'''

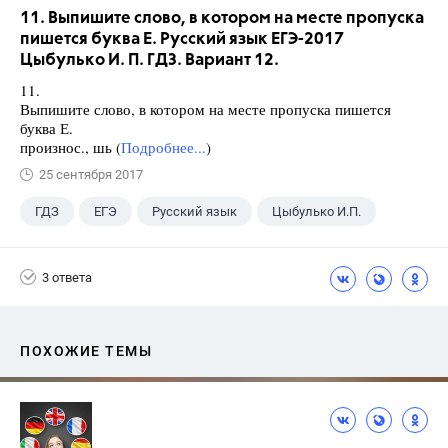
11. Выпишите слово, в котором на месте пропуска
пишется буква Е. Русский язык ЕГЭ-2017
Цыбулько И. П. ГДЗ. Вариант 12.
11.
Выпишите слово, в котором на месте пропуска пишется
буква Е.
произнос., шь (
Подробнее...
)
25 сентября 2017
ГДЗ
ЕГЭ
Русский язык
Цыбулько И.П.
3 ответа
ПОХОЖИЕ ТЕМЫ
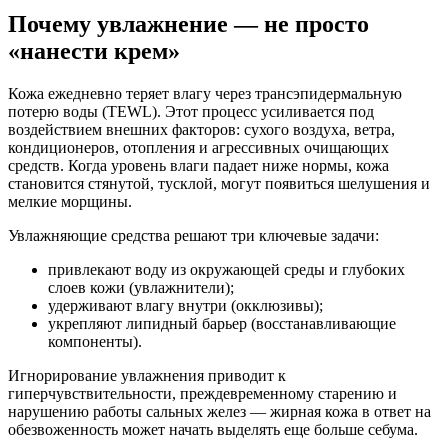
Почему увлажнение — не просто
«нанести крем»
Кожа ежедневно теряет влагу через трансэпидермальную
потерю воды (TEWL). Этот процесс усиливается под
воздействием внешних факторов: сухого воздуха, ветра,
кондиционеров, отопления и агрессивных очищающих
средств. Когда уровень влаги падает ниже нормы, кожа
становится стянутой, тусклой, могут появиться шелушения и
мелкие морщины.
Увлажняющие средства решают три ключевые задачи:
привлекают воду из окружающей среды и глубоких
слоев кожи (увлажнители);
удерживают влагу внутри (окклюзивы);
укрепляют липидный барьер (восстанавливающие
компоненты).
Игнорирование увлажнения приводит к
гиперчувствительности, преждевременному старению и
нарушению работы сальных желез — жирная кожа в ответ на
обезвоженность может начать выделять еще больше себума.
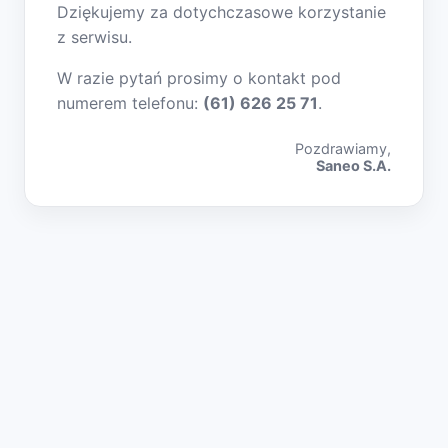
Dziękujemy za dotychczasowe korzystanie
z serwisu.
W razie pytań prosimy o kontakt pod
numerem telefonu:
(61) 626 25 71
.
Pozdrawiamy,
Saneo S.A.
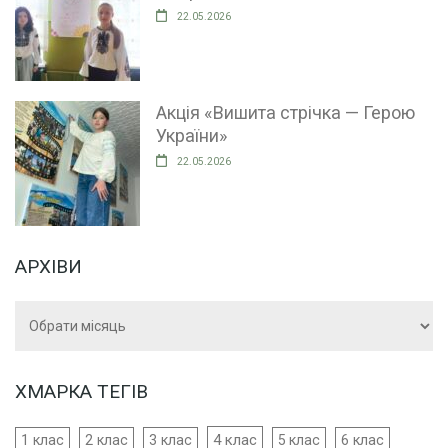
22.05.2026
Акція «Вишита стрічка — Герою
України»
22.05.2026
АРХІВИ
Архіви
ХМАРКА ТЕГІВ
4 клас
1 клас
2 клас
3 клас
5 клас
6 клас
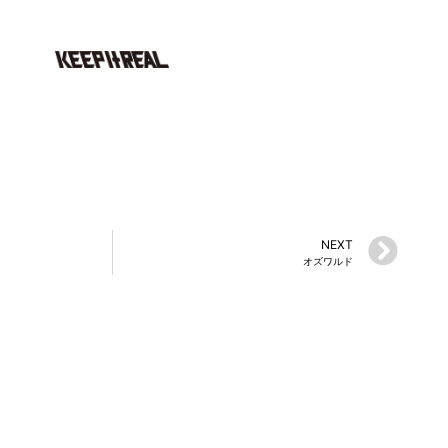
NEXT
オズワルド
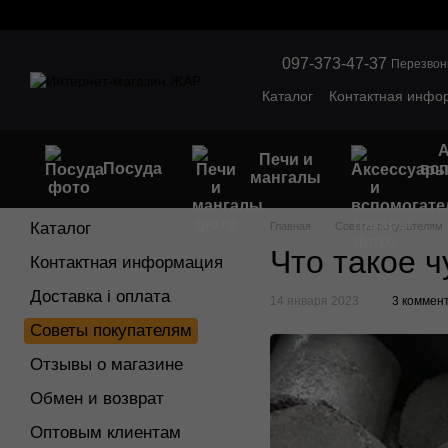
Перейти к основному контенту
097-373-47-37
Перезвон
Каталог
Контактная инфо
Обмен и возврат
Оптов
А
Печи и
Посуда
вс
мангалы
Каталог
Главная
Советы покупателям
Что такое ч
Контактная информация
Доставка і оплата
14 января 2023
3 коммен
Советы покупателям
Отзывы о магазине
Обмен и возврат
Оптовым клиентам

'''

Your task is to copy every line of the entries that contains the string "Цыбулько".

Цыбулько И. П. ГДЗ. Вариант 12.
Цыбулько И.П.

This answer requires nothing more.